**Activity**
Transcribe exactly, please, the line bearing "limited number of" and all later lines through the end of the records, with the pictures left out.
Start of Dataset content
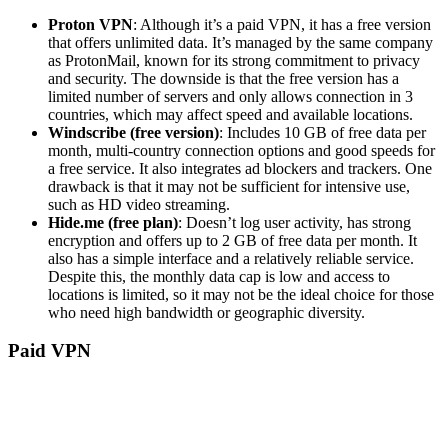
Proton VPN
: Although it’s a paid VPN, it has a free version
that offers unlimited data. It’s managed by the same company
as ProtonMail, known for its strong commitment to privacy
and security. The downside is that the free version has a
limited number of servers and only allows connection in 3
countries, which may affect speed and available locations.
Windscribe (free version)
: Includes 10 GB of free data per
month, multi-country connection options and good speeds for
a free service. It also integrates ad blockers and trackers. One
drawback is that it may not be sufficient for intensive use,
such as HD video streaming.
Hide.me (free plan)
: Doesn’t log user activity, has strong
encryption and offers up to 2 GB of free data per month. It
also has a simple interface and a relatively reliable service.
Despite this, the monthly data cap is low and access to
locations is limited, so it may not be the ideal choice for those
who need high bandwidth or geographic diversity.
Paid VPN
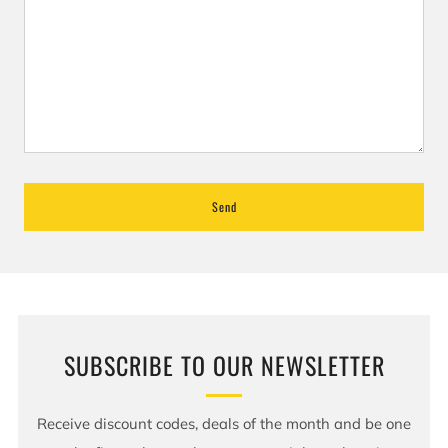
SUBSCRIBE TO OUR NEWSLETTER
Receive discount codes, deals of the month and be one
End of Dataset content
**Solution for this task**
limited number of servers and only allows connection in 3
countries, which may affect speed and available locations.
Windscribe (free version)
: Includes 10 GB of free data per
month, multi-country connection options and good speeds for
a free service. It also integrates ad blockers and trackers. One
drawback is that it may not be sufficient for intensive use,
such as HD video streaming.
Hide.me (free plan)
: Doesn’t log user activity, has strong
encryption and offers up to 2 GB of free data per month. It
also has a simple interface and a relatively reliable service.
Despite this, the monthly data cap is low and access to
locations is limited, so it may not be the ideal choice for those
who need high bandwidth or geographic diversity.
Paid VPN
SUBSCRIBE TO OUR NEWSLETTER
Receive discount codes, deals of the month and be one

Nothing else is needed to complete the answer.